Em primeiro lugar, um presídio planejado para receber no máximo 250 presos tem que receber no máximo 250 presos, não pode receber 600. Não é óbvio? Quem na face da Terra não sabe que a superlotação é a mãe de todos os problemas de qualquer presídio?

Em segundo lugar, não tem que haver presídios com capacidade para mais do que uns 250 presos. Não é um número absoluto, é um número razoável. Quanto maior a unidade prisional, mais difícil é de gerenciar seus sistemas de segurança e mais grave é qualquer problema que aconteça.

Em terceiro lugar, o Código Penal brasileiro prevê detenção para alguns crimes e reclusão para outros crimes.

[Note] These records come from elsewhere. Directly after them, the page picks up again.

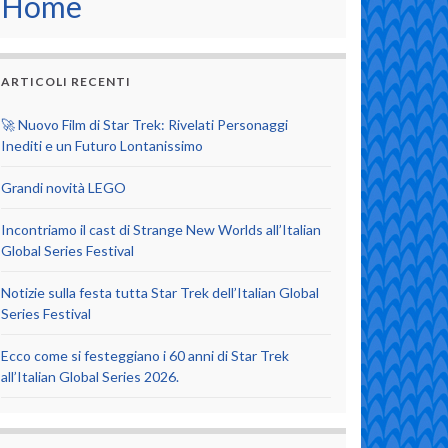
Home
ARTICOLI RECENTI
🚀 Nuovo Film di Star Trek: Rivelati Personaggi
Inediti e un Futuro Lontanissimo
Grandi novità LEGO
Incontriamo il cast di Strange New Worlds all’Italian
Global Series Festival
Notizie sulla festa tutta Star Trek dell’Italian Global
Series Festival
Ecco come si festeggiano i 60 anni di Star Trek
all’Italian Global Series 2026.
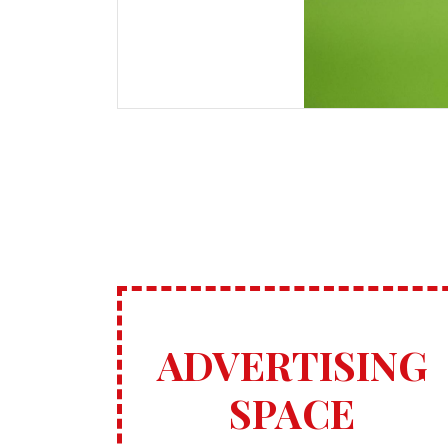
ADVERTISING
SPACE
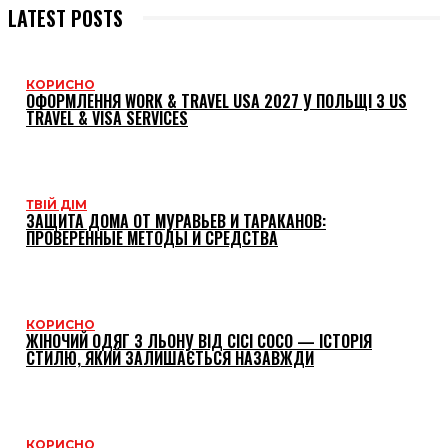
LATEST POSTS
КОРИСНО
ОФОРМЛЕННЯ WORK & TRAVEL USA 2027 У ПОЛЬЩІ З US
TRAVEL & VISA SERVICES
ТВІЙ ДІМ
ЗАЩИТА ДОМА ОТ МУРАВЬЕВ И ТАРАКАНОВ:
ПРОВЕРЕННЫЕ МЕТОДЫ И СРЕДСТВА
КОРИСНО
ЖІНОЧИЙ ОДЯГ З ЛЬОНУ ВІД CICI COCO — ІСТОРІЯ
СТИЛЮ, ЯКИЙ ЗАЛИШАЄТЬСЯ НАЗАВЖДИ
КОРИСНО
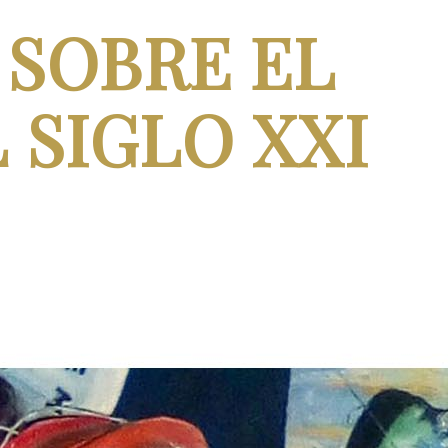
 SOBRE EL
 SIGLO XXI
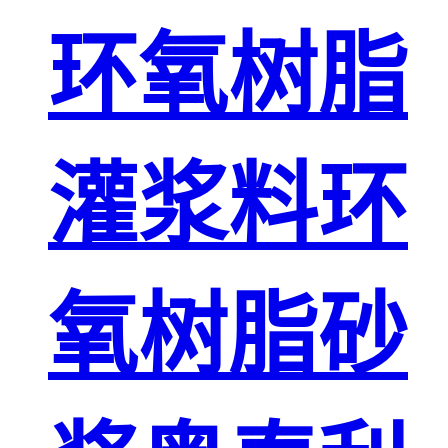
环氧树脂
灌浆料环
氧树脂砂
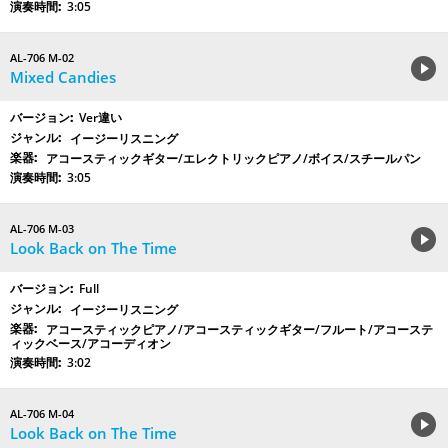
3:05
AL-706 M-02
Mixed Candies
Ver違い
イージーリスニング
アコースティックギター/エレクトリックピアノ/ボイス/スチールパン
3:05
AL-706 M-03
Look Back on The Time
Full
イージーリスニング
アコースティックピアノ/アコースティックギター/フルート/アコーステ
ィックベース/アコーディオン
3:02
AL-706 M-04
Look Back on The Time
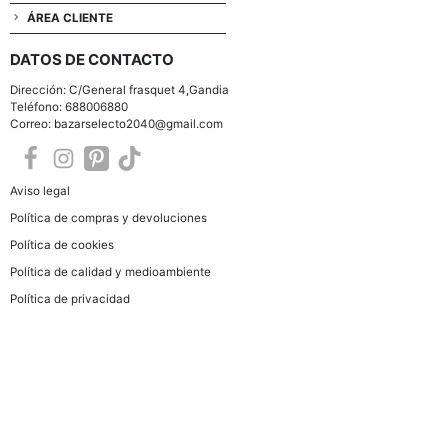
ÁREA CLIENTE
DATOS DE CONTACTO
Dirección: C/General frasquet 4,Gandia
Teléfono: 688006880
Correo: bazarselecto2040@gmail.com
Aviso legal
Política de compras y devoluciones
Política de cookies
Política de calidad y medioambiente
Política de privacidad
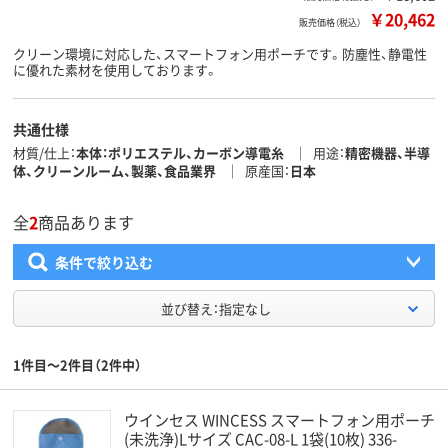
￥20,462
販売価格（税込）
クリーン環境に対応した、スマートフォン用ポーチです。防塵性、静電性
に優れた素材を使用しております。
共通仕様
材質/仕上
本体：ポリエステル、カーボン導電糸
用途
精密機器、半導
体、クリーンルーム、製薬、食品業界
原産国
日本
全
2
商品あります
条件で絞り込む
並び替え：指定なし
1件目～2件目（2件中）
ウインセス WINCESS スマートフォン用ポーチ
(未洗浄)Lサイズ CAC-08-L 1袋(10枚) 336-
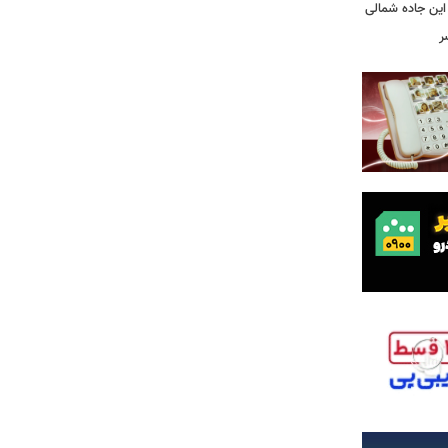
این جاده شمالی
ر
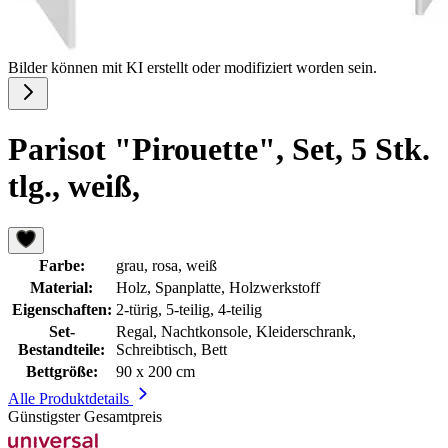
Bilder können mit KI erstellt oder modifiziert worden sein.
Parisot "Pirouette", Set, 5 Stk.
tlg., weiß,
Farbe:
grau, rosa, weiß
Material:
Holz, Spanplatte, Holzwerkstoff
Eigenschaften:
2-türig, 5-teilig, 4-teilig
Set-
Regal, Nachtkonsole, Kleiderschrank,
Bestandteile:
Schreibtisch, Bett
Bettgröße:
90 x 200 cm
Alle Produktdetails
Günstigster Gesamtpreis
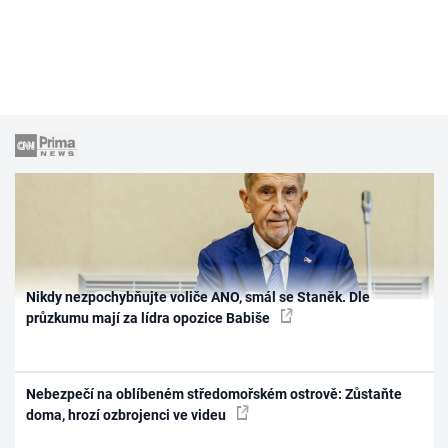
Nikdy nezpochybňujte voliče ANO, smál se Staněk. Dle
průzkumu mají za lídra opozice Babiše
Nebezpečí na oblíbeném středomořském ostrově: Zůstaňte
doma, hrozí ozbrojenci ve videu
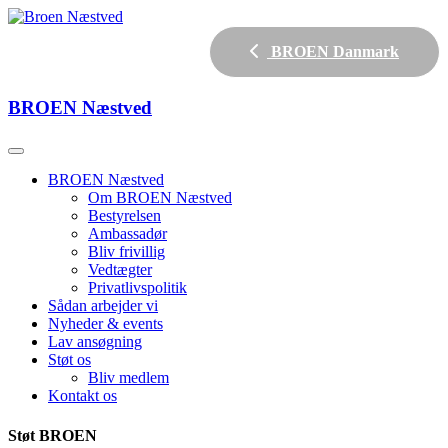
BROEN Danmark
BROEN
Næstved
BROEN Næstved
Om BROEN Næstved
Bestyrelsen
Ambassadør
Bliv frivillig
Vedtægter
Privatlivspolitik
Sådan arbejder vi
Nyheder & events
Lav ansøgning
Støt os
Bliv medlem
Kontakt os
Støt BROEN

Os critérios para esta diferenciação são técnicos: dizem respeito à gravidade dos crimes cometidos e de certo modo à periculosidade do preso. Portanto, os presos precisam ser divididos em detentos e reclusos e precisam ser fisicamente separados segundo esta classificação e segundo outras sub-classificações que já vou explicar. E “separados” significa “em presídios separados”, não podem ficar na mesma unidade.

Em quarto lugar, novatos e reincidentes não devem ser colocados no mesmo presídio. Os presídios precisam ser locais não somente de cumprimento de pena mas de redução da probabilidade de que o preso volte a cometer crimes quando sair de lá. Uma sociedade que não se importa com a qualidade de vida dos presidiários, dos serviços prisionais e das estratégias de ressocialização e preparação para o reingresso do preso no mercado de trabalho está literalmente promovendo uma escola do crime em cada um de seus presídios. 

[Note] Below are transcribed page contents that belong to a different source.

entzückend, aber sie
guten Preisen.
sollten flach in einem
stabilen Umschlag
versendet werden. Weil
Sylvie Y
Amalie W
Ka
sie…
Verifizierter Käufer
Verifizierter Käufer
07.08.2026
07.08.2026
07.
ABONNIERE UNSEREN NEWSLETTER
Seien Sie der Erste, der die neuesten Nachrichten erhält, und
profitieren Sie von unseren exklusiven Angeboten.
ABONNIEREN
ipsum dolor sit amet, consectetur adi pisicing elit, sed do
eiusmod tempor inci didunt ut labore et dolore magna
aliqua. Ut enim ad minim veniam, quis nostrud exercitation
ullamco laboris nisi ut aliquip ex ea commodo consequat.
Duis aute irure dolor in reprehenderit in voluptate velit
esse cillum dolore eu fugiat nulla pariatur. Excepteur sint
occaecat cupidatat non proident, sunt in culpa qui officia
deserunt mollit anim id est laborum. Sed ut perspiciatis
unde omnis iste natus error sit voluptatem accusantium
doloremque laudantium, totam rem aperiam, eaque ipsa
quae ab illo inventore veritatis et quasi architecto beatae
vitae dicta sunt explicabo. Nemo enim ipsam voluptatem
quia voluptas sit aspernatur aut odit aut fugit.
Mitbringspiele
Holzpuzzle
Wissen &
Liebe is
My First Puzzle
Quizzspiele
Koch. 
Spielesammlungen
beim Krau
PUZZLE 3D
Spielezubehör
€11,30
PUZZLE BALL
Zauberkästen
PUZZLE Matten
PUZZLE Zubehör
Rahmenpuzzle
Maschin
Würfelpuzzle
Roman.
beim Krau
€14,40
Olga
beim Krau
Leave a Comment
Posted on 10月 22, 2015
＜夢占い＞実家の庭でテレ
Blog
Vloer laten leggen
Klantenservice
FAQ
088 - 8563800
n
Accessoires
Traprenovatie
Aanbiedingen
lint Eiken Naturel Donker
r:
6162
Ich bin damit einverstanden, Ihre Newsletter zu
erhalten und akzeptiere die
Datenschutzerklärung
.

Em quinto lugar, membros de facções rivais não podem ser colocados nos mesmos presídios. Só um alienígena não sabe que a principal causa de massacres nos presídios hoje em dia é guerra entre facções rivais. Não se pode confiar em uns poucos muros ou grades para evitar estas carnificinas, é necessário uma distância que inviabilize o conflito completamente.

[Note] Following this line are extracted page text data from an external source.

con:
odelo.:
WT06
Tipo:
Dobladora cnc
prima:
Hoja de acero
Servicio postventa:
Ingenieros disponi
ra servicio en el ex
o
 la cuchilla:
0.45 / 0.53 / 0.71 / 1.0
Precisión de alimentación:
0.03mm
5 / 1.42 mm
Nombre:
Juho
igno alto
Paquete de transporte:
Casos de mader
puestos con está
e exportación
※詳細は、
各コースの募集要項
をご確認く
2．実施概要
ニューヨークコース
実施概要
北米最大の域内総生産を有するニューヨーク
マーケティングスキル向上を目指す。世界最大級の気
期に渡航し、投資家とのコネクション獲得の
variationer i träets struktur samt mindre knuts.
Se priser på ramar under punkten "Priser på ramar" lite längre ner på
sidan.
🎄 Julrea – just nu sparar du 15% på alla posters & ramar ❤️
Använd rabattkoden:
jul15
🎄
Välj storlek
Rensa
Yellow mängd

Em sexto lugar, as celas devem ser individuais. Cada preso tem que ter a tranquilidade de poder dormir sem medo de ser esfaqueado durante a noite por não ter se unido a uma das facções que permanentemente tentam assumir o controle dos presídios e crescer cooptando novos presos – muitos dos quais se unem às facções pelo simples medo de morrer de um modo bem ruim.Além disso, celas individuais deixam o sujeito que não quer estudar nem trabalhar sozinho o dia inteiro, o que é um forte estímulo para que o preso se engaje nestas atividades.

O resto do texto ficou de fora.